• _Exercise aim_
Check every line of the data below for the word "سرویس". Copy the ones that have it.

• _Exercise input_
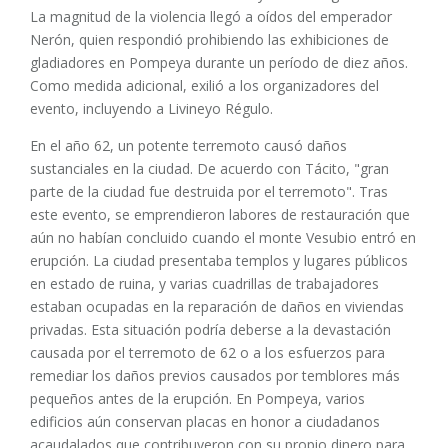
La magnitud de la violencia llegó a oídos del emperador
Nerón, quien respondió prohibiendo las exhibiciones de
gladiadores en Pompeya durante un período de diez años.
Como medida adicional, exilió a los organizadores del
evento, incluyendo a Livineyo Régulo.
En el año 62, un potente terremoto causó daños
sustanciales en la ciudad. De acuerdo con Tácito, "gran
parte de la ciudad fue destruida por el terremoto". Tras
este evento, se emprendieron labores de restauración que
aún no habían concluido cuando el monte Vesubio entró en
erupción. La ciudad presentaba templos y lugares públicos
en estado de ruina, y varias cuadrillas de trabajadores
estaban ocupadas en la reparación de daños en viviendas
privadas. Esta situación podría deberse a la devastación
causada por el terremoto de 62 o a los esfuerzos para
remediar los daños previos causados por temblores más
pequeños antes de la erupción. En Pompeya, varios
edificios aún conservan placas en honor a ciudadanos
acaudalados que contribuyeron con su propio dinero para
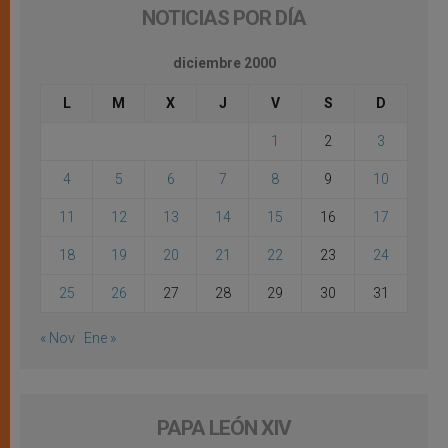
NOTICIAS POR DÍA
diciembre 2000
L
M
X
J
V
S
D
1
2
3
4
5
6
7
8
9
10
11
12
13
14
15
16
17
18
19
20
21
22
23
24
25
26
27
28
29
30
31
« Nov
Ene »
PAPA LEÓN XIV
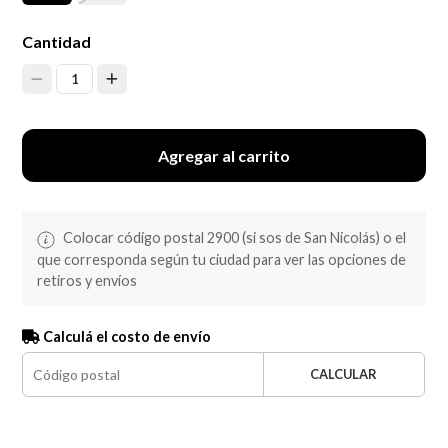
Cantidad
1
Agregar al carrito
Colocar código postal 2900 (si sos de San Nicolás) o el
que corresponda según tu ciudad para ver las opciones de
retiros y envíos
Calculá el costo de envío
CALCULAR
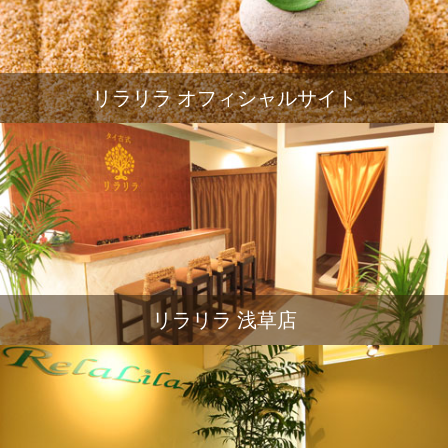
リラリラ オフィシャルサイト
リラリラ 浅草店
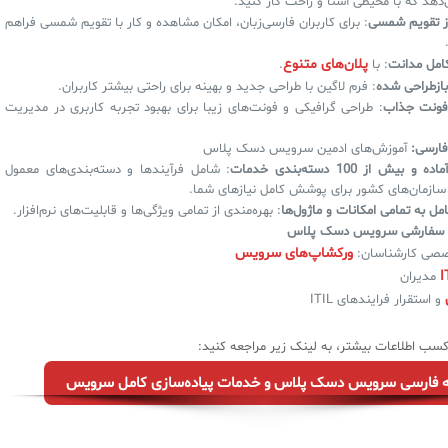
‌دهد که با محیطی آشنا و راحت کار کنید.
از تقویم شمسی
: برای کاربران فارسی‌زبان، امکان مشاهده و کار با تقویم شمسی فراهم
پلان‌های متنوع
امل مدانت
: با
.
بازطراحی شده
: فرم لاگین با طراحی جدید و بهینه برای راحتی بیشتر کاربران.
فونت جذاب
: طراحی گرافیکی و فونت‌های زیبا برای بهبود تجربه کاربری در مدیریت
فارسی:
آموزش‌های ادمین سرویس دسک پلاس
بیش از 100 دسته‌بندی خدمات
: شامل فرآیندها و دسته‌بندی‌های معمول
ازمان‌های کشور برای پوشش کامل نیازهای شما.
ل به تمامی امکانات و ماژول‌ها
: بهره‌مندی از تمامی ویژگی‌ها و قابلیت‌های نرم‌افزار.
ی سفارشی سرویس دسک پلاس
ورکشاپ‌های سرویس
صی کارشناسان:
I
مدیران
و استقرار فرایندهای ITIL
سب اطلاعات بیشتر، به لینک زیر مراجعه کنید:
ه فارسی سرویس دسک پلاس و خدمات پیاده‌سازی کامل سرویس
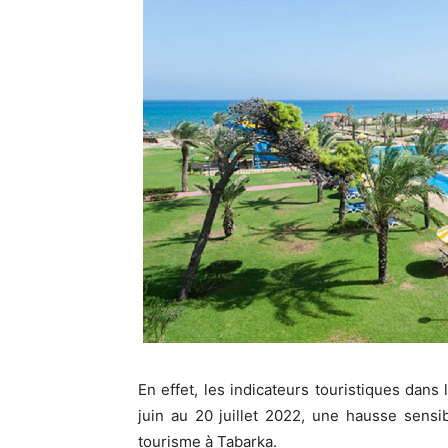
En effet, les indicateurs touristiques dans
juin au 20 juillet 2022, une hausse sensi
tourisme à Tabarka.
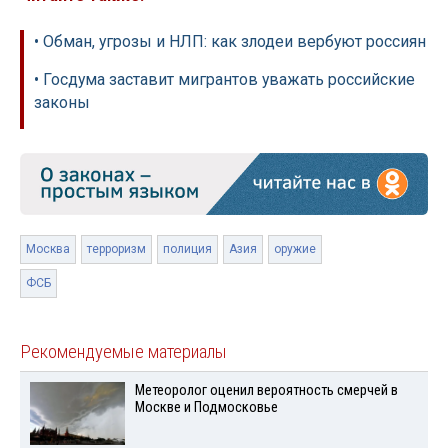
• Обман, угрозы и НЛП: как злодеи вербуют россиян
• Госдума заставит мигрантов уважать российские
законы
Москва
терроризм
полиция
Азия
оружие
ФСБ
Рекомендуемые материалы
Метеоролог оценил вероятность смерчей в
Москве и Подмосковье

• _Expected answer_
آموزش‌های ادمین سرویس دسک پلاس
ی سفارشی سرویس دسک پلاس
ورکشاپ‌های سرویس
ه فارسی سرویس دسک پلاس و خدمات پیاده‌سازی کامل سرویس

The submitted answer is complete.